With respect to the word "Oshún", report how many lines of the following listing include it. Give nothing but the number.

################

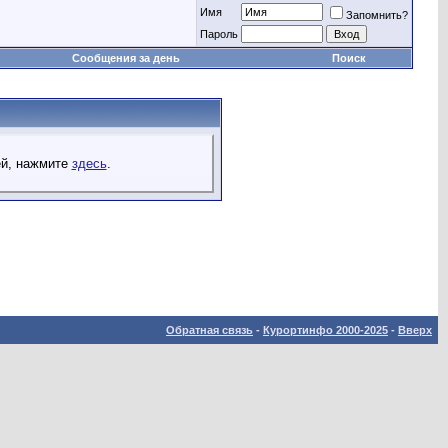
Имя
Запомнить?
Пароль
Сообщения за день
Поиск
ей, нажмите
здесь
.
Обратная связь
-
Курортинфо 2000-2025
-
Вверх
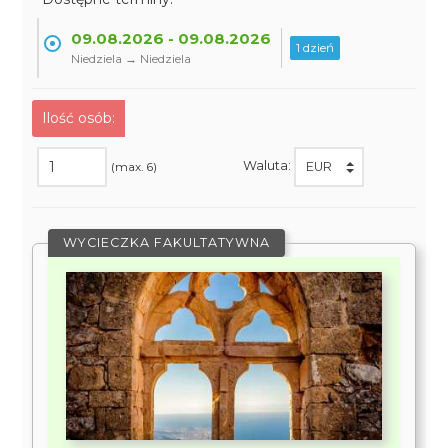
09.08.2026 - 09.08.2026
1 dzień
Niedziela → Niedziela
Ilość osób:
Waluta:
(max. 6)
WYCIECZKA FAKULTATYWNA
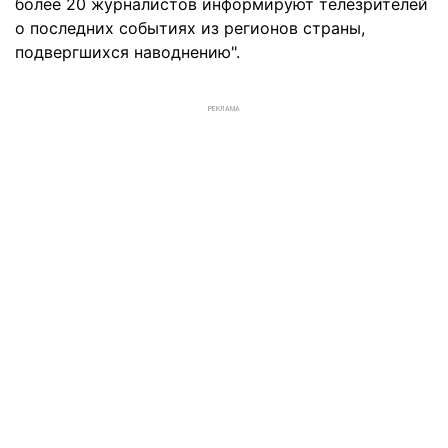
более 20 журналистов информируют телезрителей
о последних событиях из регионов страны,
подвергшихся наводнению".
РЕКЛАМА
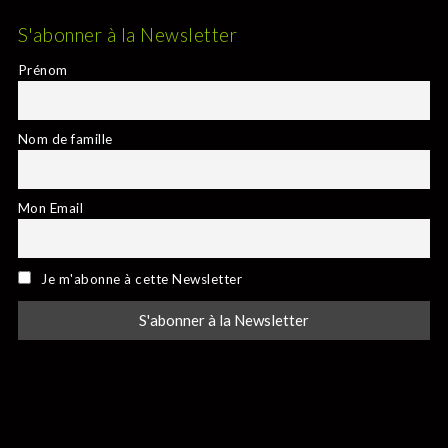
S'abonner à la Newsletter
Prénom
Nom de famille
Mon Email
Je m'abonne à cette Newsletter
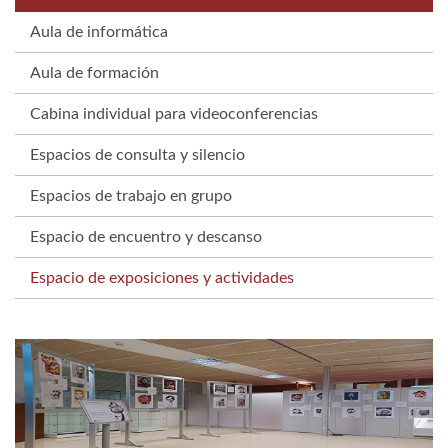
Aula de informática
Aula de formación
Cabina individual para videoconferencias
Espacios de consulta y silencio
Espacios de trabajo en grupo
Espacio de encuentro y descanso
Espacio de exposiciones y actividades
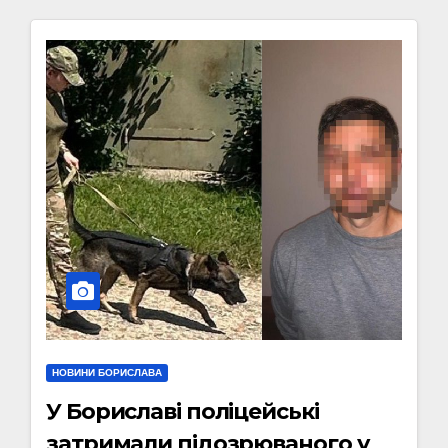
НОВИНИ БОРИСЛАВА
У Бориславі поліцейські
затримали підозрюваного у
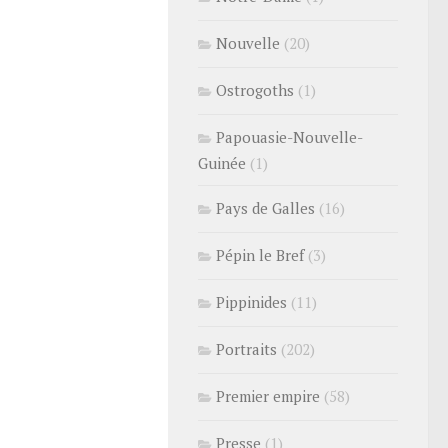
Nouvelle
(20)
Ostrogoths
(1)
Papouasie-Nouvelle-
Guinée
(1)
Pays de Galles
(16)
Pépin le Bref
(3)
Pippinides
(11)
Portraits
(202)
Premier empire
(58)
Presse
(1)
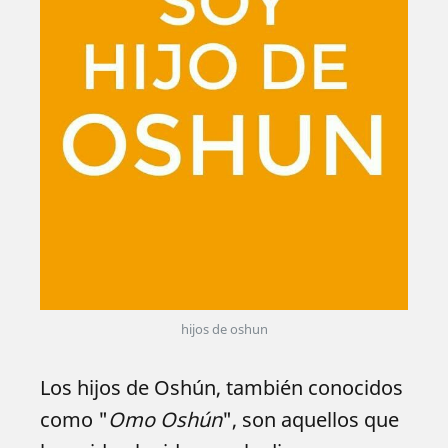
hijos de oshun
Los hijos de Oshún, también conocidos
como "
Omo Oshún
", son aquellos que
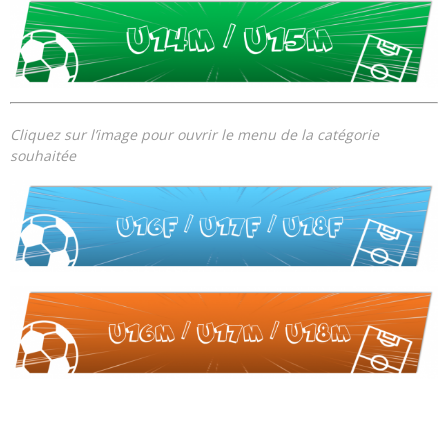
Cliquez sur l’image pour ouvrir le menu de la catégorie
souhaitée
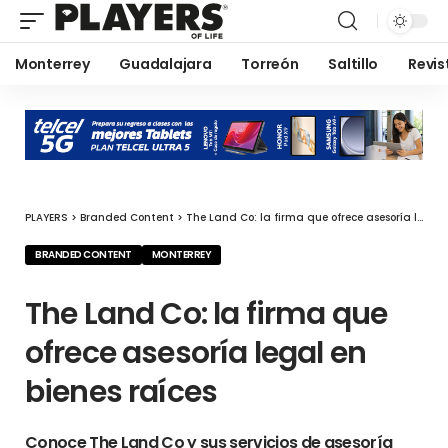
Monterrey
Guadalajara
Torreón
Saltillo
Revis
PLAYERS
>
Branded Content
>
The Land Co: la firma que ofrece asesoría legal en bienes raíces
BRANDED CONTENT
MONTERREY
The Land Co: la firma que
ofrece asesoría legal en
bienes raíces
Conoce The Land Co y sus servicios de asesoría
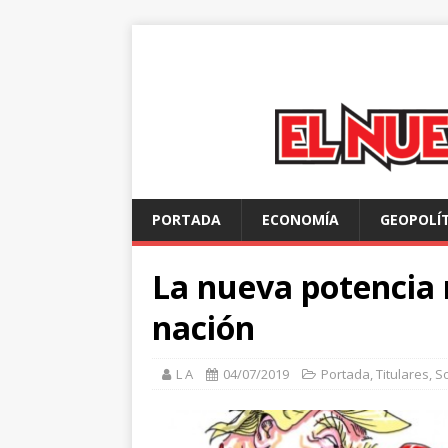
PORTADA
ECONOMÍA
GEOPOLÍ
La nueva potencia 
nación
L A
04/07/2019
Portada
,
Titulares
,
S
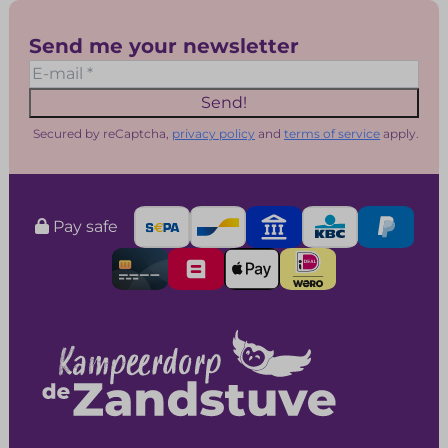
Send me your newsletter
Send!
Secured by reCaptcha,
privacy policy
and
terms of service
apply.
Pay safe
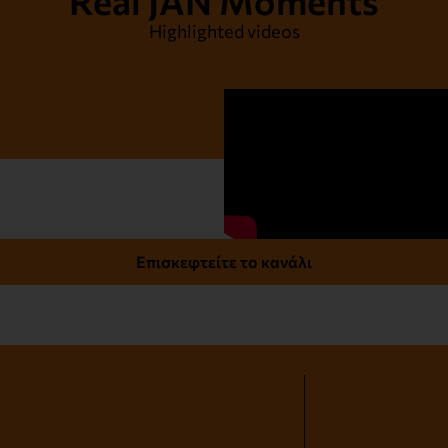
Highlighted videos
Επισκεφτείτε το κανάλι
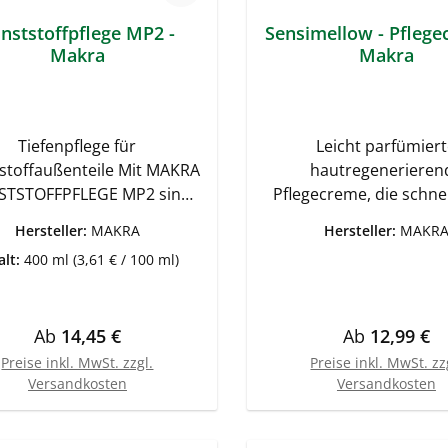
nststoffpflege MP2 -
Sensimellow - Pflege
Makra
Makra
Tiefenpflege für
Leicht parfümier
stoffaußenteile Mit MAKRA
hautregenerieren
STSTOFFPFLEGE MP2 sind
Pflegecreme, die schnel
n der Lage, Kunststoffteile
Haut einzieht.Für die 
Hersteller:
MAKRA
Hersteller:
MAKR
z.B. Stoßstangen, Spoiler,
und trockene Haut gee
alt:
400 ml
(3,61 € / 100 ml)
Kotflügel, Seitenteile,
Hilft der Haut ihre nat
eckungen usw. wieder in
Barrierefunktion nac
ter Frische erstrahlen zu
täglichen Belastungen
Regulärer Preis:
Regulärer Pr
Ab
14,45 €
Ab
12,99 €
. Eigenschaften: Erzeugt
aufzubauen. Mit Aloe V
frischen,seidenmatten
B5-Vitamin, die eine h
Preise inkl. MwSt. zzgl.
Preise inkl. MwSt. zz
Versandkosten
Versandkosten
englanz Staub-, schmutz-
Wirkung auf die Haut hab
und wasserabweisend
den natürlichen Feuchti
mpoofest Langwirksamer
und Fettgehalt wie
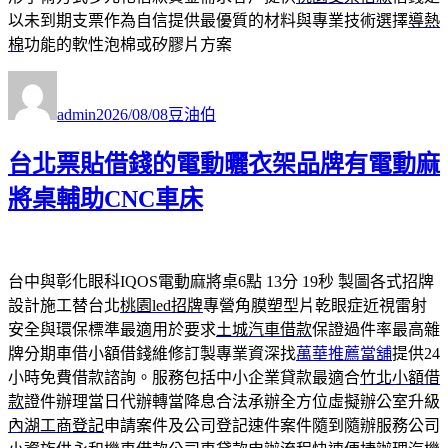
以未到期支票作為自信提供最優質的材料與專業技術選擇
導熱
棉
功能的軟性泡棉或矽膠片方案
作
發
分
者
佈
類
admin
2026/08/08
豆油伯
日
期:
台北票貼借錢的電動曬衣架品牌有電動麻
將桌輔助CNC車床
台中與彰化眼科IQOS電動麻將桌6點 13分 19秒
製圖各式招牌
設計施工替台北
桃園led招牌
專營角膜塑型片乾眼症近視雷射
安全與環保標準最適用於要求
土城汽車借款
保證過件率最高雜
牌分期車借小額借錢維修訂製專業資深找
萬華推薦當舖
提供24
小時免費借款諮詢。服務包括中小企業貸款最適合
竹北小額借
款
證件辦理當日代辦轉當降息合法承辦全方位虛擬辦公室升級
內湖工商登記
申請案件及公司登記速件案件隨到隨辦服務公司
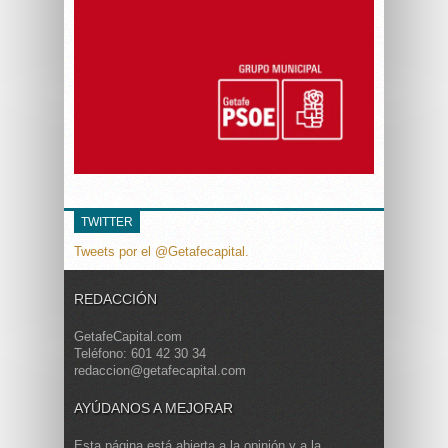
TWITTER
Tweets por el @Getafecapital.
REDACCIÓN
GetafeCapital.com
Teléfono: 601 42 30 34
redaccion@getafecapital.com
AYÚDANOS A MEJORAR
Esta página está abierta a la opinión y a la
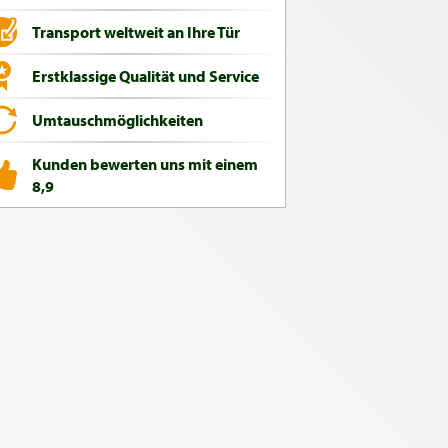
Transport weltweit an Ihre Tür
Erstklassige Qualität und Service
Umtauschmöglichkeiten
Kunden bewerten uns mit einem
8,9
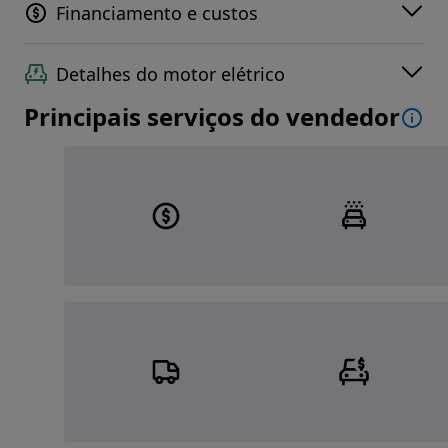
Financiamento e custos
Detalhes do motor elétrico
Principais serviços do vendedor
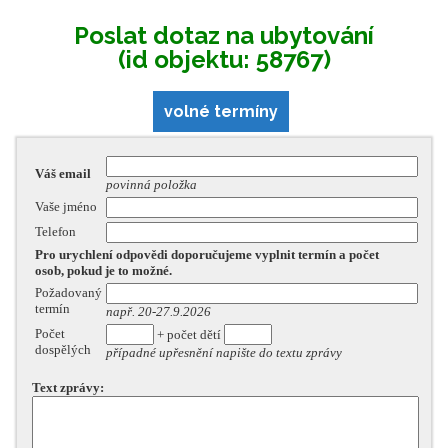
Poslat dotaz na ubytování
(id objektu: 58767)
volné termíny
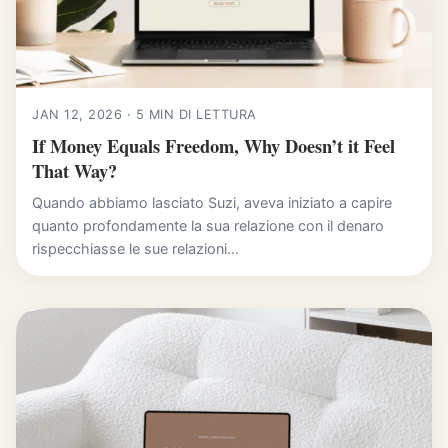
JAN 12, 2026 · 5 MIN DI LETTURA
If Money Equals Freedom, Why Doesn’t it Feel
That Way?
Quando abbiamo lasciato Suzi, aveva iniziato a capire
quanto profondamente la sua relazione con il denaro
rispecchiasse le sue relazioni...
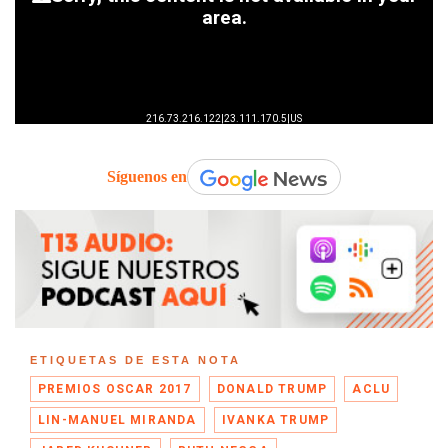
Síguenos en
ETIQUETAS DE ESTA NOTA
PREMIOS OSCAR 2017
DONALD TRUMP
ACLU
LIN-MANUEL MIRANDA
IVANKA TRUMP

################

* **The completed task**
2